In 2016, GE built up its channel by enrolling and formalizing arrangements with partners, but as the company continues to ramp up its digital strategy, it will "start to mobilize that partner network," GE Digital Global Head of Channel and Alliances Guy Taylor told CRN.
Meanwhile, Siemens is still in the early stages of expanding its partner program in North America as part of its overall push into the market. As of 2016, the company had 62 North American partners in its four-tiered program.
Many of Siemens partners that have access to the company's collaboration software and data and information management tools are operational technology partners specializing in product life-cycle management solutions.
The company's program, made up of channel partners, consulting and systems integration partners, and software and technology partners, still has a ways to go before catching up to its worldwide program, which had approximately 800 partners as of 2016.

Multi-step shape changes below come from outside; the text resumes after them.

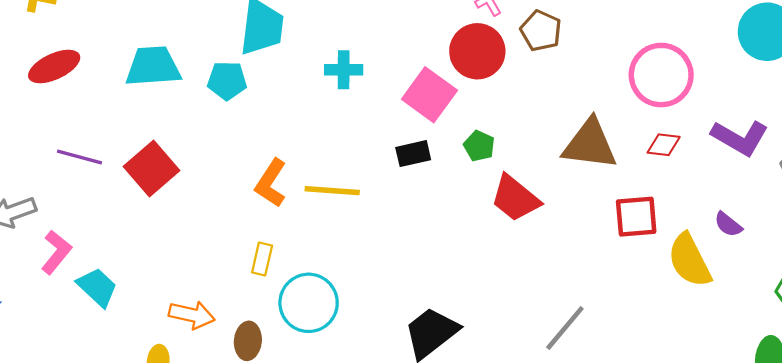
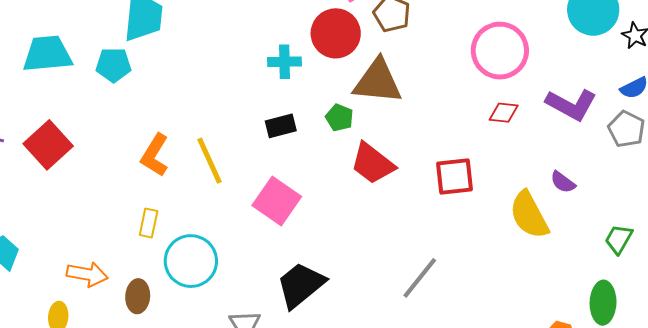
cyan cross: (344, 70) -> (284, 62), moved
pink square: (429, 95) -> (277, 201), moved
brown triangle: (590, 144) -> (378, 81), moved
yellow line: (332, 191) -> (210, 161), turned 63
red square: (636, 217) -> (455, 177), moved

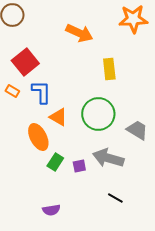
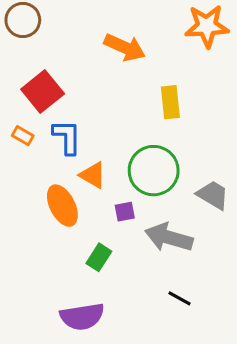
green rectangle: (55, 162) -> (99, 257), moved
purple square: (79, 166) -> (125, 212), moved
purple semicircle: (51, 210) -> (82, 317), size x1.6

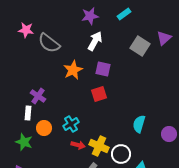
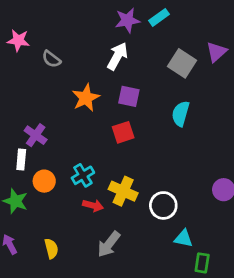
purple star: (90, 16) -> (127, 20), moved
gray semicircle: (49, 43) -> (51, 59), size x0.6
cyan semicircle: (139, 124) -> (181, 114), moved
yellow cross: (99, 146) -> (123, 191), moved
white circle: (121, 154) -> (163, 205), moved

Both cloud platforms ultimately drive the professional services for both IT and operational technology partners, partners told CRN.
"For us, the professional services side is a big opportunity for us," said Zones' Balistrieri. "There may not be as much money on the sensors -- it all comes back to data, storage systems, visualization products. That end of it is the important part of the pull-through for us. … It drives our technology."